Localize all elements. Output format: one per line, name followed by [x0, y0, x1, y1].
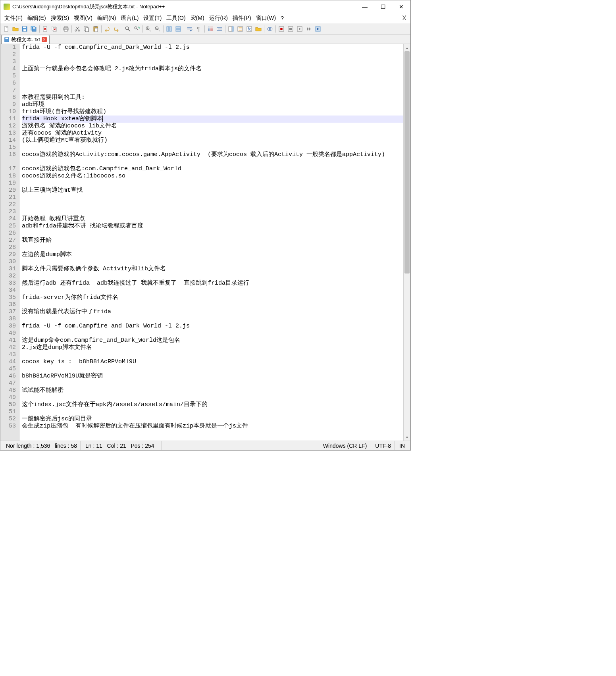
tb-monitor[interactable]	[266, 25, 274, 33]
editor[interactable]: 1234567891011121314151617181920212223242…	[0, 44, 403, 441]
tb-zoom-out[interactable]	[153, 25, 162, 33]
tb-cut[interactable]	[73, 25, 82, 33]
tb-print[interactable]	[62, 25, 70, 33]
zoom-out-icon	[154, 26, 161, 32]
tb-find[interactable]	[123, 25, 132, 33]
minimize-button[interactable]: —	[356, 0, 374, 13]
tb-doc-map[interactable]	[227, 25, 235, 33]
tb-save[interactable]	[20, 25, 29, 33]
editor-area: 1234567891011121314151617181920212223242…	[0, 44, 410, 441]
toolbar: ¶ fx	[0, 23, 410, 35]
save-icon	[21, 26, 28, 32]
tb-doc-list[interactable]	[236, 25, 244, 33]
tb-replace[interactable]	[133, 25, 141, 33]
app-window: C:\Users\ludongling\Desktop\frida脱壳jsc\教…	[0, 0, 411, 451]
menu-file[interactable]: 文件(F)	[2, 14, 25, 23]
tb-func-list[interactable]: fx	[245, 25, 254, 33]
tb-indent-guide[interactable]	[206, 25, 215, 33]
toolbar-separator	[163, 25, 164, 33]
folder-icon	[255, 26, 262, 32]
menu-help[interactable]: ?	[278, 14, 286, 22]
svg-rect-16	[85, 28, 89, 32]
tb-wordwrap[interactable]	[185, 25, 194, 33]
play-icon	[296, 26, 303, 32]
toolbar-separator	[60, 25, 60, 33]
menu-macro[interactable]: 宏(M)	[188, 14, 207, 23]
svg-rect-12	[64, 29, 67, 31]
close-button[interactable]: ✕	[392, 0, 410, 13]
tb-copy[interactable]	[82, 25, 91, 33]
tb-save-all[interactable]	[29, 25, 38, 33]
toolbar-separator	[71, 25, 72, 33]
svg-point-37	[280, 28, 283, 30]
tb-lang[interactable]	[215, 25, 224, 33]
tb-redo[interactable]	[112, 25, 121, 33]
tb-sync-h[interactable]	[174, 25, 183, 33]
tb-close[interactable]	[41, 25, 50, 33]
scroll-down-arrow[interactable]: ▾	[404, 433, 410, 441]
close-icon: ✕	[399, 4, 404, 10]
tb-allchars[interactable]: ¶	[194, 25, 203, 33]
svg-rect-43	[6, 37, 8, 39]
menu-search[interactable]: 搜索(S)	[48, 14, 72, 23]
undo-icon	[104, 26, 110, 32]
menu-encoding[interactable]: 编码(N)	[95, 14, 118, 23]
menu-edit[interactable]: 编辑(E)	[25, 14, 48, 23]
menu-language[interactable]: 语言(L)	[118, 14, 141, 23]
eye-icon	[267, 26, 273, 32]
tb-new[interactable]	[2, 25, 11, 33]
maximize-button[interactable]: ☐	[374, 0, 392, 13]
toolbar-separator	[39, 25, 40, 33]
tb-close-all[interactable]	[50, 25, 59, 33]
titlebar[interactable]: C:\Users\ludongling\Desktop\frida脱壳jsc\教…	[0, 0, 410, 13]
svg-rect-24	[167, 27, 169, 31]
status-insert-mode[interactable]: IN	[396, 441, 408, 450]
status-length: Nor length : 1,536 lines : 58	[3, 441, 81, 450]
vertical-scrollbar[interactable]: ▴ ▾	[403, 44, 410, 441]
tb-open[interactable]	[11, 25, 20, 33]
open-folder-icon	[12, 26, 19, 32]
menu-window[interactable]: 窗口(W)	[254, 14, 279, 23]
tb-play-multi[interactable]	[304, 25, 313, 33]
status-eol[interactable]: Windows (CR LF)	[320, 441, 370, 450]
print-icon	[63, 26, 69, 32]
tb-record[interactable]	[277, 25, 286, 33]
toolbar-separator	[142, 25, 143, 33]
tb-folder[interactable]	[254, 25, 263, 33]
menubar: 文件(F) 编辑(E) 搜索(S) 视图(V) 编码(N) 语言(L) 设置(T…	[0, 13, 410, 23]
tb-stop[interactable]	[286, 25, 295, 33]
toolbar-separator	[184, 25, 184, 33]
svg-rect-26	[176, 27, 181, 29]
window-controls: — ☐ ✕	[356, 0, 410, 13]
scroll-thumb[interactable]	[404, 51, 410, 273]
toolbar-separator	[101, 25, 102, 33]
tb-sync-v[interactable]	[165, 25, 173, 33]
tab-label: 教程文本. txt	[11, 36, 40, 43]
tb-save-macro[interactable]	[314, 25, 322, 33]
tb-play[interactable]	[295, 25, 304, 33]
toolbar-separator	[225, 25, 225, 33]
minimize-icon: —	[362, 4, 368, 10]
zoom-in-icon	[145, 26, 152, 32]
cut-icon	[74, 26, 81, 32]
toolbar-separator	[275, 25, 276, 33]
menu-tools[interactable]: 工具(O)	[164, 14, 188, 23]
tab-file[interactable]: 教程文本. txt ✕	[1, 35, 50, 44]
menu-view[interactable]: 视图(V)	[71, 14, 95, 23]
code-content[interactable]: frida -U -f com.Campfire_and_Dark_World …	[19, 44, 403, 441]
svg-rect-25	[169, 27, 171, 31]
toolbar-separator	[264, 25, 264, 33]
menu-plugins[interactable]: 插件(P)	[230, 14, 254, 23]
menubar-close-x[interactable]: X	[400, 15, 409, 22]
scroll-up-arrow[interactable]: ▴	[404, 44, 410, 51]
menu-run[interactable]: 运行(R)	[207, 14, 230, 23]
stop-icon	[287, 26, 294, 32]
tab-close-button[interactable]: ✕	[42, 37, 47, 42]
sync-v-icon	[166, 26, 172, 32]
tb-paste[interactable]	[91, 25, 100, 33]
tb-zoom-in[interactable]	[144, 25, 153, 33]
menu-settings[interactable]: 设置(T)	[141, 14, 164, 23]
tb-undo[interactable]	[103, 25, 112, 33]
status-encoding[interactable]: UTF-8	[372, 441, 395, 450]
play-multi-icon	[306, 26, 312, 32]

- _TASK TO CARRY OUT_:
From the first line above to the last, copy the records exactly but omit the pictures.

- _TASK RESULT_:
Localize all elements. Output format: one per line, name followed by [x0, y0, x1, y1].
tb-monitor[interactable]	[266, 25, 274, 33]
editor[interactable]: 1234567891011121314151617181920212223242…	[0, 44, 403, 441]
tb-zoom-out[interactable]	[153, 25, 162, 33]
tb-cut[interactable]	[73, 25, 82, 33]
tb-print[interactable]	[62, 25, 70, 33]
zoom-out-icon	[154, 26, 161, 32]
tb-find[interactable]	[123, 25, 132, 33]
minimize-button[interactable]: —	[356, 0, 374, 13]
tb-doc-map[interactable]	[227, 25, 235, 33]
tb-save[interactable]	[20, 25, 29, 33]
editor-area: 1234567891011121314151617181920212223242…	[0, 44, 410, 441]
toolbar: ¶ fx	[0, 23, 410, 35]
save-icon	[21, 26, 28, 32]
tb-doc-list[interactable]	[236, 25, 244, 33]
tb-replace[interactable]	[133, 25, 141, 33]
app-window: C:\Users\ludongling\Desktop\frida脱壳jsc\教…	[0, 0, 411, 451]
menu-file[interactable]: 文件(F)	[2, 14, 25, 23]
tb-func-list[interactable]: fx	[245, 25, 254, 33]
tb-indent-guide[interactable]	[206, 25, 215, 33]
toolbar-separator	[163, 25, 164, 33]
folder-icon	[255, 26, 262, 32]
menu-help[interactable]: ?	[278, 14, 286, 22]
svg-rect-16	[85, 28, 89, 32]
tb-wordwrap[interactable]	[185, 25, 194, 33]
play-icon	[296, 26, 303, 32]
toolbar-separator	[60, 25, 60, 33]
menu-macro[interactable]: 宏(M)	[188, 14, 207, 23]
svg-rect-12	[64, 29, 67, 31]
close-button[interactable]: ✕	[392, 0, 410, 13]
tb-copy[interactable]	[82, 25, 91, 33]
tb-save-all[interactable]	[29, 25, 38, 33]
toolbar-separator	[71, 25, 72, 33]
svg-point-37	[280, 28, 283, 30]
tb-lang[interactable]	[215, 25, 224, 33]
tb-redo[interactable]	[112, 25, 121, 33]
tb-sync-h[interactable]	[174, 25, 183, 33]
tb-close[interactable]	[41, 25, 50, 33]
scroll-down-arrow[interactable]: ▾	[404, 433, 410, 441]
close-icon: ✕	[399, 4, 404, 10]
tb-allchars[interactable]: ¶	[194, 25, 203, 33]
svg-rect-43	[6, 37, 8, 39]
menu-search[interactable]: 搜索(S)	[48, 14, 72, 23]
undo-icon	[104, 26, 110, 32]
menu-encoding[interactable]: 编码(N)	[95, 14, 118, 23]
menu-edit[interactable]: 编辑(E)	[25, 14, 48, 23]
menu-language[interactable]: 语言(L)	[118, 14, 141, 23]
eye-icon	[267, 26, 273, 32]
tb-new[interactable]	[2, 25, 11, 33]
maximize-button[interactable]: ☐	[374, 0, 392, 13]
toolbar-separator	[39, 25, 40, 33]
tb-close-all[interactable]	[50, 25, 59, 33]
titlebar[interactable]: C:\Users\ludongling\Desktop\frida脱壳jsc\教…	[0, 0, 410, 13]
svg-rect-24	[167, 27, 169, 31]
status-insert-mode[interactable]: IN	[396, 441, 408, 450]
status-length: Nor length : 1,536 lines : 58	[3, 441, 81, 450]
vertical-scrollbar[interactable]: ▴ ▾	[403, 44, 410, 441]
tb-open[interactable]	[11, 25, 20, 33]
open-folder-icon	[12, 26, 19, 32]
menu-window[interactable]: 窗口(W)	[254, 14, 279, 23]
tb-play-multi[interactable]	[304, 25, 313, 33]
status-eol[interactable]: Windows (CR LF)	[320, 441, 370, 450]
print-icon	[63, 26, 69, 32]
tb-record[interactable]	[277, 25, 286, 33]
toolbar-separator	[142, 25, 143, 33]
tb-folder[interactable]	[254, 25, 263, 33]
menubar: 文件(F) 编辑(E) 搜索(S) 视图(V) 编码(N) 语言(L) 设置(T…	[0, 13, 410, 23]
tb-stop[interactable]	[286, 25, 295, 33]
toolbar-separator	[184, 25, 184, 33]
svg-rect-26	[176, 27, 181, 29]
window-controls: — ☐ ✕	[356, 0, 410, 13]
scroll-thumb[interactable]	[404, 51, 410, 273]
toolbar-separator	[101, 25, 102, 33]
tb-sync-v[interactable]	[165, 25, 173, 33]
tab-label: 教程文本. txt	[11, 36, 40, 43]
tb-save-macro[interactable]	[314, 25, 322, 33]
tb-play[interactable]	[295, 25, 304, 33]
toolbar-separator	[225, 25, 225, 33]
minimize-icon: —	[362, 4, 368, 10]
zoom-in-icon	[145, 26, 152, 32]
cut-icon	[74, 26, 81, 32]
toolbar-separator	[275, 25, 276, 33]
menu-tools[interactable]: 工具(O)	[164, 14, 188, 23]
tab-file[interactable]: 教程文本. txt ✕	[1, 35, 50, 44]
menu-view[interactable]: 视图(V)	[71, 14, 95, 23]
code-content[interactable]: frida -U -f com.Campfire_and_Dark_World …	[19, 44, 403, 441]
svg-rect-25	[169, 27, 171, 31]
toolbar-separator	[264, 25, 264, 33]
menu-plugins[interactable]: 插件(P)	[230, 14, 254, 23]
menubar-close-x[interactable]: X	[400, 15, 409, 22]
scroll-up-arrow[interactable]: ▴	[404, 44, 410, 51]
menu-run[interactable]: 运行(R)	[207, 14, 230, 23]
stop-icon	[287, 26, 294, 32]
tab-close-button[interactable]: ✕	[42, 37, 47, 42]
sync-v-icon	[166, 26, 172, 32]
tb-paste[interactable]	[91, 25, 100, 33]
tb-zoom-in[interactable]	[144, 25, 153, 33]
menu-settings[interactable]: 设置(T)	[141, 14, 164, 23]
tb-undo[interactable]	[103, 25, 112, 33]
status-encoding[interactable]: UTF-8	[372, 441, 395, 450]
play-multi-icon	[306, 26, 312, 32]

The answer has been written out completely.